## Task to carry out
For the entries that follow, restate word for word the line containing "VARUS з’явилися паучі Varto Paw", the line containing "Освітній бенефіт як інструмент", and every line that lies between them.

## Records supplied
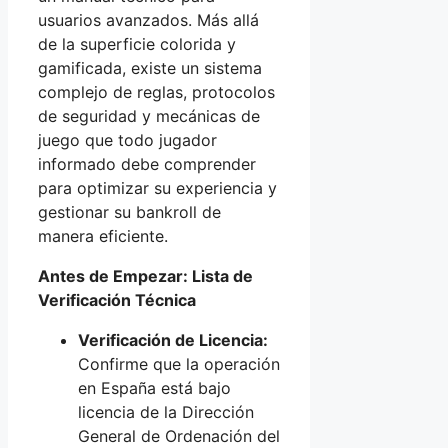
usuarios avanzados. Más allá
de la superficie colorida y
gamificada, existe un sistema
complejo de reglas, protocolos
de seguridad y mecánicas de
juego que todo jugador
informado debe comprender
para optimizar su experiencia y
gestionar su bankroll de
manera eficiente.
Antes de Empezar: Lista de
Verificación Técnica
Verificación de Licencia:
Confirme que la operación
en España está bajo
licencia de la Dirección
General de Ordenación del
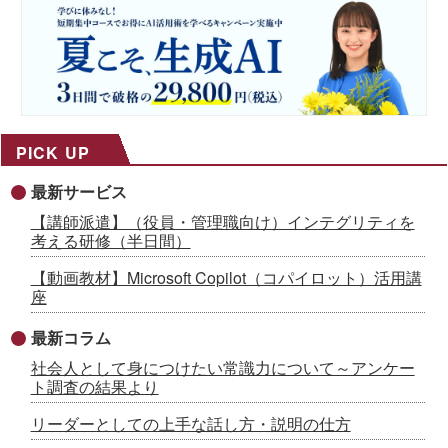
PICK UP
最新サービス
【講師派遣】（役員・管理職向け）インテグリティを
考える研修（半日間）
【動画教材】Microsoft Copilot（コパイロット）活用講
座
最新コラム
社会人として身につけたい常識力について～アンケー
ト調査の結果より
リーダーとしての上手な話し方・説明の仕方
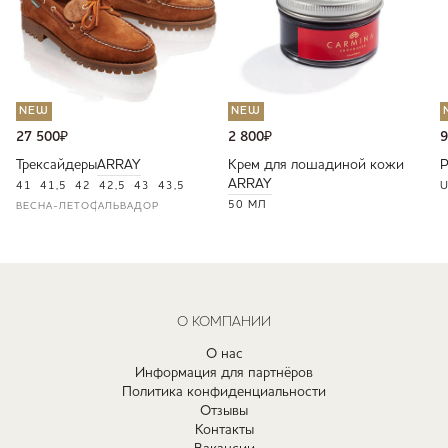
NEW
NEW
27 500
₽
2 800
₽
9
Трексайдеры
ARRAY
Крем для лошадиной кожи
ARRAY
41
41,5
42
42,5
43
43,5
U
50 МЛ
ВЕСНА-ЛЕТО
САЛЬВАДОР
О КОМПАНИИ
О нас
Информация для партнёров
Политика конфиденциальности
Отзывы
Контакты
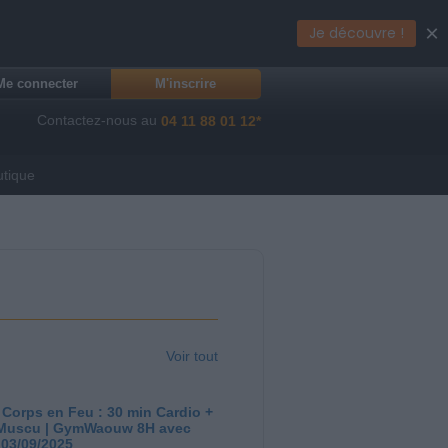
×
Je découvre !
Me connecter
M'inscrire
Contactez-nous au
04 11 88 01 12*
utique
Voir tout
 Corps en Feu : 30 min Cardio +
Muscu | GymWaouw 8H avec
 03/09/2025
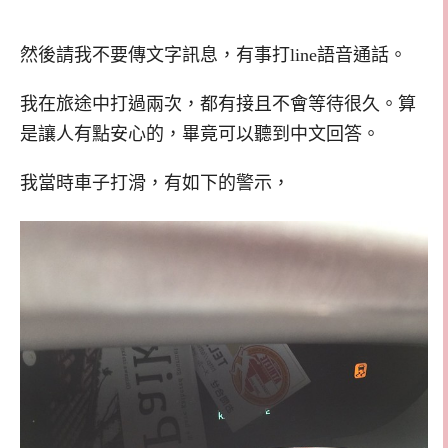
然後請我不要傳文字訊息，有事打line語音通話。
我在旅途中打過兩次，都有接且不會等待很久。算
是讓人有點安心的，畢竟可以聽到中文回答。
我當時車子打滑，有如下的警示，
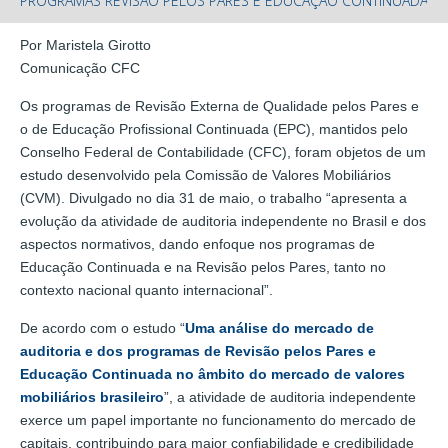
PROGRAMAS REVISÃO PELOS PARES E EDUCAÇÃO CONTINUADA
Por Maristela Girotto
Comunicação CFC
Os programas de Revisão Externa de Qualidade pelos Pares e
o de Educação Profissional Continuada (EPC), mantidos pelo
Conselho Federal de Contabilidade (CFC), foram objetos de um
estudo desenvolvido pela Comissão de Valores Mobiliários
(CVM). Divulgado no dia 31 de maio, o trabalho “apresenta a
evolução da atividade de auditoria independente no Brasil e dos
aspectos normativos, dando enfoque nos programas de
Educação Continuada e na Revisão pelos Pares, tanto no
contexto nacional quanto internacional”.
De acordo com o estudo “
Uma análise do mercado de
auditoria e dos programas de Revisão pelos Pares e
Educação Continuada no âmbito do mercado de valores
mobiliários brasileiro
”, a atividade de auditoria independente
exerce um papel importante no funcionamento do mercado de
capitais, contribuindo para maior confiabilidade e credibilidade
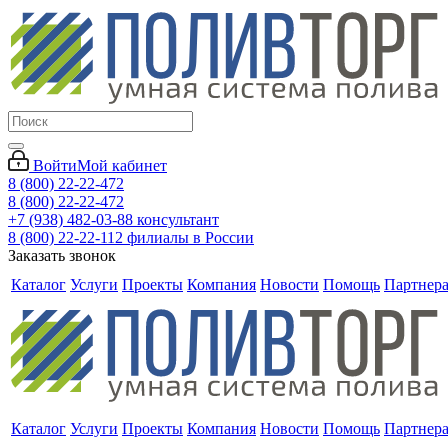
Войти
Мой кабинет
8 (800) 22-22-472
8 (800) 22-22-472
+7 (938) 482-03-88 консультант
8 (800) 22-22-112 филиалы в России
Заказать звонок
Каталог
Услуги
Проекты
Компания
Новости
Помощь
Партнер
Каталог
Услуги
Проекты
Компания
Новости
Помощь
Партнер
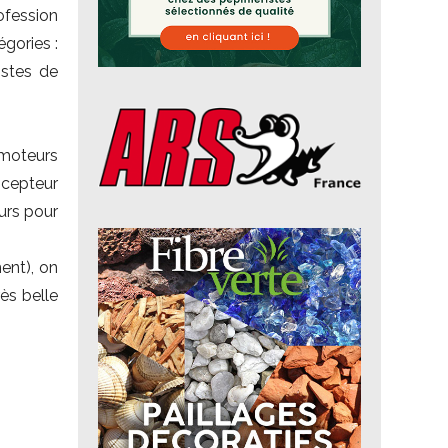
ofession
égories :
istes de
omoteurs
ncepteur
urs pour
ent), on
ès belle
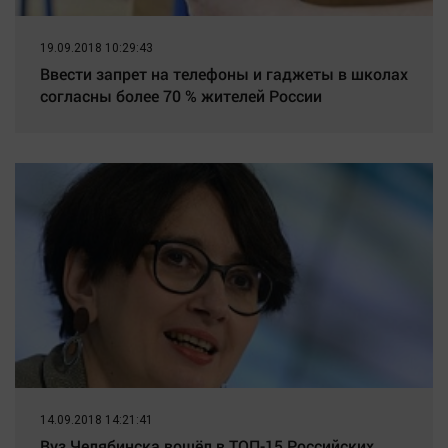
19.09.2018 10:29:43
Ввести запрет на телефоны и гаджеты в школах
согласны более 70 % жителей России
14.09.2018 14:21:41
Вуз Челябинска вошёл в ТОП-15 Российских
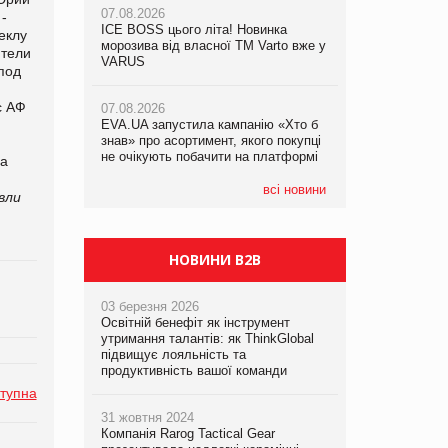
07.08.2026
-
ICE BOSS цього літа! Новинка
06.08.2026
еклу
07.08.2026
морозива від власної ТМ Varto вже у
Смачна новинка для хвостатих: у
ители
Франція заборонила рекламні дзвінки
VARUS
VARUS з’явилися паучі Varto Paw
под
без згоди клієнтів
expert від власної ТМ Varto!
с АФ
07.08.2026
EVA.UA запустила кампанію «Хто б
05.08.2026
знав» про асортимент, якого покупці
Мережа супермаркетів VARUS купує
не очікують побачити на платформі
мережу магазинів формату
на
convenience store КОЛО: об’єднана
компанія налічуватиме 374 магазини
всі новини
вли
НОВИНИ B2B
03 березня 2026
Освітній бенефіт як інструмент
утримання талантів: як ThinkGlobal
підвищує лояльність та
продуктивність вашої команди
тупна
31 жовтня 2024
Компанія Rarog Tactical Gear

## Result for this exercise
VARUS з’явилися паучі Varto Paw
под
без згоди клієнтів
expert від власної ТМ Varto!
с АФ
07.08.2026
EVA.UA запустила кампанію «Хто б
05.08.2026
знав» про асортимент, якого покупці
Мережа супермаркетів VARUS купує
не очікують побачити на платформі
мережу магазинів формату
на
convenience store КОЛО: об’єднана
компанія налічуватиме 374 магазини
всі новини
вли
НОВИНИ B2B
03 березня 2026
Освітній бенефіт як інструмент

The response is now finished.